About this exercise =
Reproduce exactly, from the data that follows, the line with "e la loro finalità", the line with "proprietari.", and every line that lies between them.

Dataset entries =
= Beginning of Section =

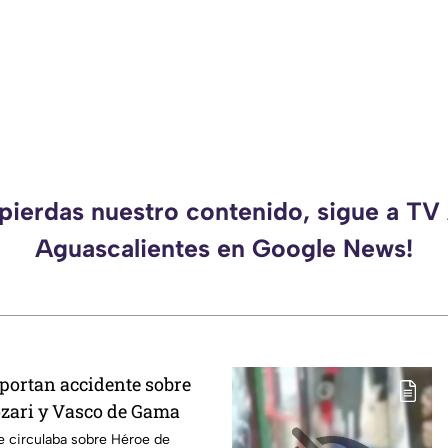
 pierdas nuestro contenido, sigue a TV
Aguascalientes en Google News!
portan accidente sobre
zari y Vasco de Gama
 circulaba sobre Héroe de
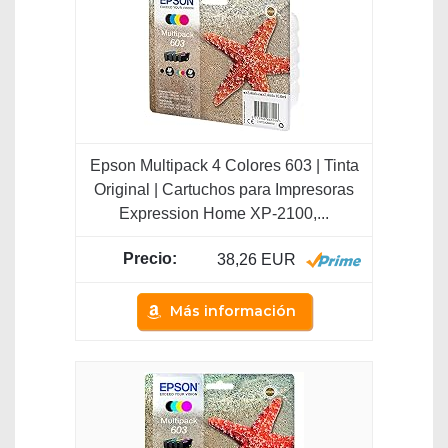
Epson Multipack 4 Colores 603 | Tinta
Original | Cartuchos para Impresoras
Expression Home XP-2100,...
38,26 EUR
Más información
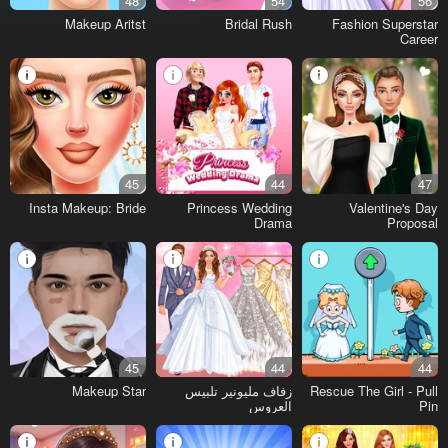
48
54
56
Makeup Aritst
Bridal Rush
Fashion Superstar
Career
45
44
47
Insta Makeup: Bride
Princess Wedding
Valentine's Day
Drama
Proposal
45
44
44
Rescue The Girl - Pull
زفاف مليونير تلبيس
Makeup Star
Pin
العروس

= End of Section =
= Beginning of Section =

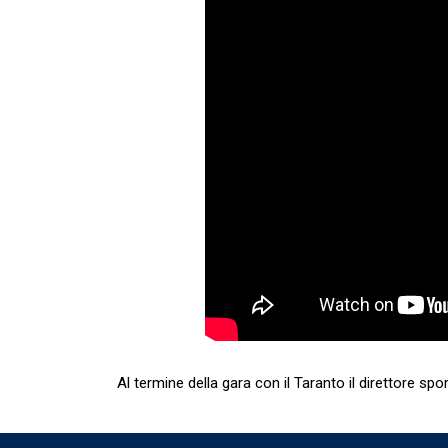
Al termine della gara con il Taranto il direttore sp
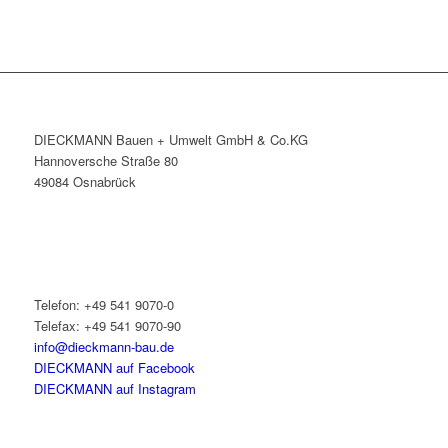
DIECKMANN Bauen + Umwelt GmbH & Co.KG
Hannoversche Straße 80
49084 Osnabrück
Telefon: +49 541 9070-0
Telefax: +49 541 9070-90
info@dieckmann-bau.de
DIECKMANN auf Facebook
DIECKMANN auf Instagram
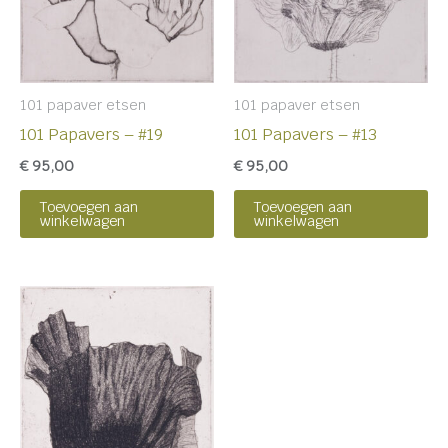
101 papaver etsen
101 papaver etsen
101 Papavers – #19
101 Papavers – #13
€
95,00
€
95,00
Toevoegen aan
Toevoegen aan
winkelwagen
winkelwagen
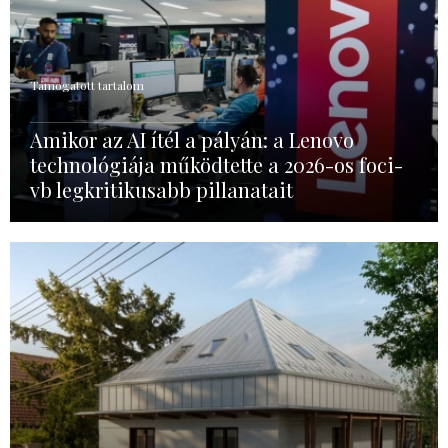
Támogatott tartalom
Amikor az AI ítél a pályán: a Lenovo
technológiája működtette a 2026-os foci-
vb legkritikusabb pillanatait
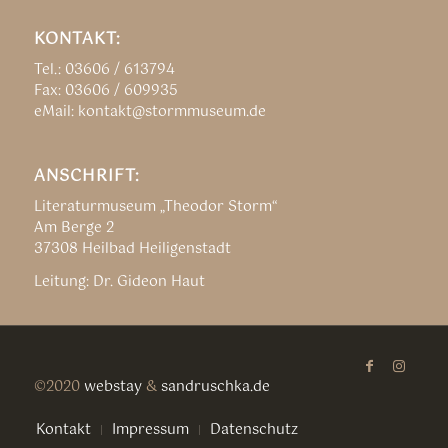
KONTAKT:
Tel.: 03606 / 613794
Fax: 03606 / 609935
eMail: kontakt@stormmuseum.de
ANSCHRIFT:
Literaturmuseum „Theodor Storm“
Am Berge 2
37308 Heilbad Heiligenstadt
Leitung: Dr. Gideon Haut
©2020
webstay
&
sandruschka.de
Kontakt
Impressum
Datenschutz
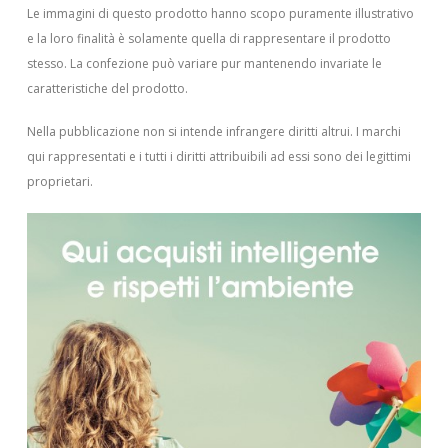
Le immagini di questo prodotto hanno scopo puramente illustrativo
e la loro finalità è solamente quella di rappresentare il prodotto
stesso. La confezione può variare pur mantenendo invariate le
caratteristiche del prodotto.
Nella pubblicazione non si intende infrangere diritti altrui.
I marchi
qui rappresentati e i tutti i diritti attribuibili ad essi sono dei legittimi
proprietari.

= End of Section =
= Beginning of Section =

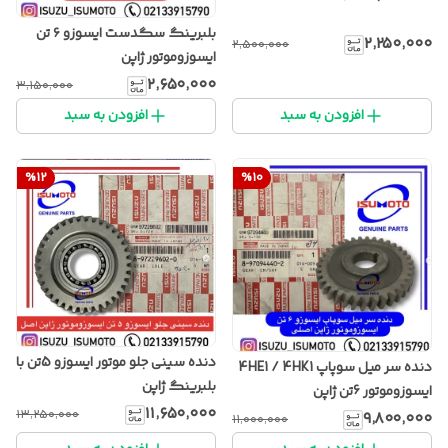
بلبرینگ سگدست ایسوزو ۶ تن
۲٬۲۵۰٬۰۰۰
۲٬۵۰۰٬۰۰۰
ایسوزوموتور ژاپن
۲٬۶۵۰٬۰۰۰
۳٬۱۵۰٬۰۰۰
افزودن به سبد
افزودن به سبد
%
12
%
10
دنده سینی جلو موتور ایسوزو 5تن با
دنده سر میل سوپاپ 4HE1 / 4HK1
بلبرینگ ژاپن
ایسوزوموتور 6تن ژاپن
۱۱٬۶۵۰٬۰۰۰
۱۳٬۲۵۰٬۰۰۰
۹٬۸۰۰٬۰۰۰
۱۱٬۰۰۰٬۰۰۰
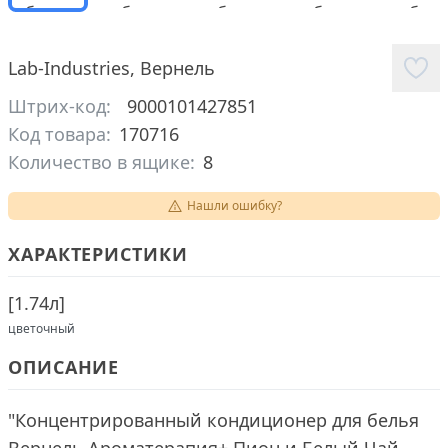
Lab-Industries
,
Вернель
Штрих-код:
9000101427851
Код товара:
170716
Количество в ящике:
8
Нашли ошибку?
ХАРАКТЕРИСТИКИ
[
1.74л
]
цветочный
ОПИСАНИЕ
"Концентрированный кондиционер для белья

= End of Section =

Result of this exercise =
e la loro finalità è solamente quella di rappresentare il prodotto
stesso. La confezione può variare pur mantenendo invariate le
caratteristiche del prodotto.
Nella pubblicazione non si intende infrangere diritti altrui.
I marchi
qui rappresentati e i tutti i diritti attribuibili ad essi sono dei legittimi
proprietari.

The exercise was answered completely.